For his part, Joseph Sullivan is sticking to the pact story, even though the mayor, Carolyn Kirk, held a press conference denouncing it. Brian Orr, the school medical director, calls the very idea "hogwash" and has since quit under protest, as has Nurse Daly, who administered the tests. Both had been agitating for school-sponsored birth control for years, and in their minds, the pact theory was a lame effort on Sullivan's part to downplay the need for and efficacy of condoms—i.e., if the girls were trying to get pregnant, condoms would be useless. They're just bad apples, Sullivan seemed to suggest. Not much you can do to help them. Feeling betrayed by the mayor and the school board, Sullivan eventually quit his job as principal in August.
"SLUT!"
Loitering kids spit the word at Kyla Brown while she and her mother drive along Gloucester's winding main street. Whatever, Kyla thinks.
Some of the kids at school are sweet about her pregnancy. Others ask her why she's keeping it. One bitchy clique accuses her of faking, for attention. You're just getting fat, they say. Kyla laughs it off, she says.

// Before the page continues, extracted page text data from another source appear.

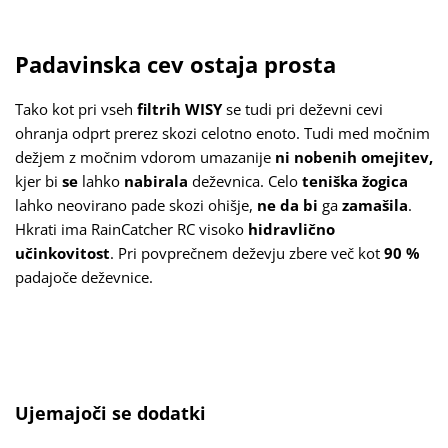
Padavinska cev ostaja prosta
Tako kot pri vseh
filtrih WISY
se tudi pri deževni cevi
ohranja odprt prerez skozi celotno enoto. Tudi med močnim
dežjem z močnim vdorom umazanije
ni nobenih omejitev,
kjer bi
se
lahko
nabirala
deževnica. Celo
teniška žogica
lahko neovirano pade skozi ohišje,
ne da bi
ga
zamašila
.
Hkrati ima RainCatcher RC visoko
hidravlično
učinkovitost
. Pri povprečnem deževju zbere več kot
90 %
padajoče deževnice.
Preskoči galerijo izdelkov
Ujemajoči se dodatki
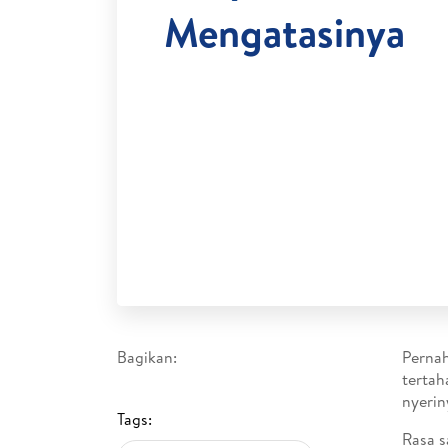
Mengatasinya
Bagikan:
Pernah
tertah
nyerin
Tags:
Rasa s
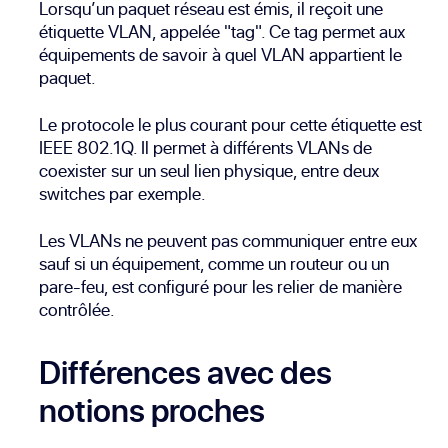
Lorsqu’un paquet réseau est émis, il reçoit une
étiquette VLAN, appelée "tag". Ce tag permet aux
équipements de savoir à quel VLAN appartient le
paquet.
Le protocole le plus courant pour cette étiquette est
IEEE 802.1Q. Il permet à différents VLANs de
coexister sur un seul lien physique, entre deux
switches par exemple.
Les VLANs ne peuvent pas communiquer entre eux
sauf si un équipement, comme un routeur ou un
pare-feu, est configuré pour les relier de manière
contrôlée.
Différences avec des
notions proches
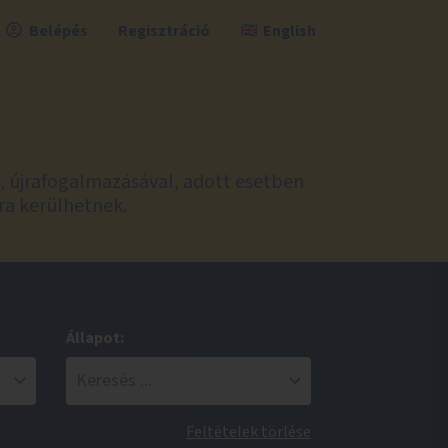
Belépés
Regisztráció
English
l, újrafogalmazásával, adott esetben
ra kerülhetnek.
Állapot:
Feltételek törlése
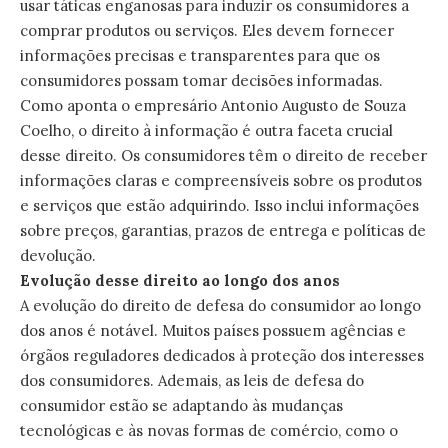
usar táticas enganosas para induzir os consumidores a
comprar produtos ou serviços. Eles devem fornecer
informações precisas e transparentes para que os
consumidores possam tomar decisões informadas.
Como aponta o empresário Antonio Augusto de Souza
Coelho, o direito à informação é outra faceta crucial
desse direito. Os consumidores têm o direito de receber
informações claras e compreensíveis sobre os produtos
e serviços que estão adquirindo. Isso inclui informações
sobre preços, garantias, prazos de entrega e políticas de
devolução.
Evolução desse direito ao longo dos anos
A evolução do direito de defesa do consumidor ao longo
dos anos é notável. Muitos países possuem agências e
órgãos reguladores dedicados à proteção dos interesses
dos consumidores. Ademais, as leis de defesa do
consumidor estão se adaptando às mudanças
tecnológicas e às novas formas de comércio, como o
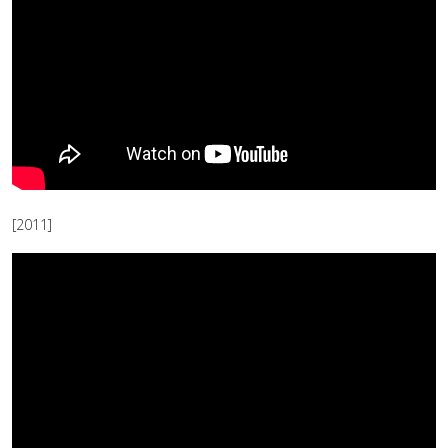
[2011]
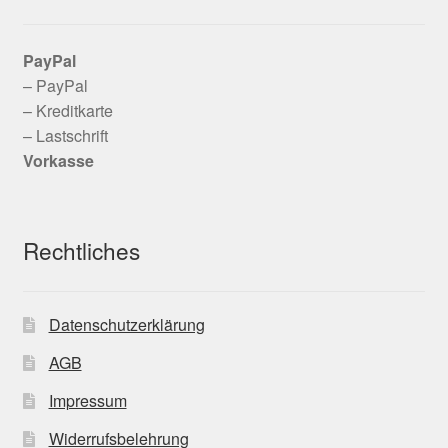
PayPal
– PayPal
– Kreditkarte
– Lastschrift
Vorkasse
Rechtliches
Datenschutzerklärung
AGB
Impressum
Widerrufsbelehrung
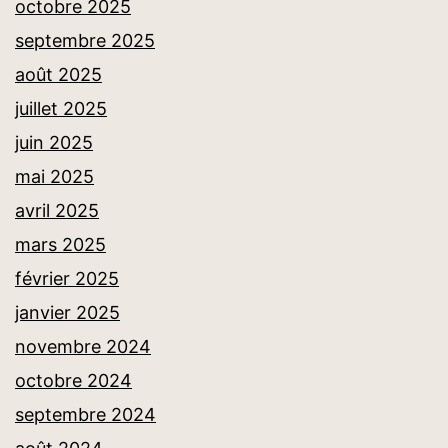
octobre 2025
septembre 2025
août 2025
juillet 2025
juin 2025
mai 2025
avril 2025
mars 2025
février 2025
janvier 2025
novembre 2024
octobre 2024
septembre 2024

But Kyla's mom can't laugh. It was just two decades ago when her own sister got pregnant as a GHS student, and Wendy is intimately familiar with the whispering and the stares and the hostility. She knows that the same fate now belongs to her daughter—a worse version, even, since she is a member of the infamous Gloucester 18.
Kyla knows she's not part of any pact. Knows there's no reason to be embarrassed about her baby boy, even if she is only 17. But she's sick of getting yelled at. Just the other day, Amanda yelled at her to stay in school. It was annoying. But it beat being called a slut.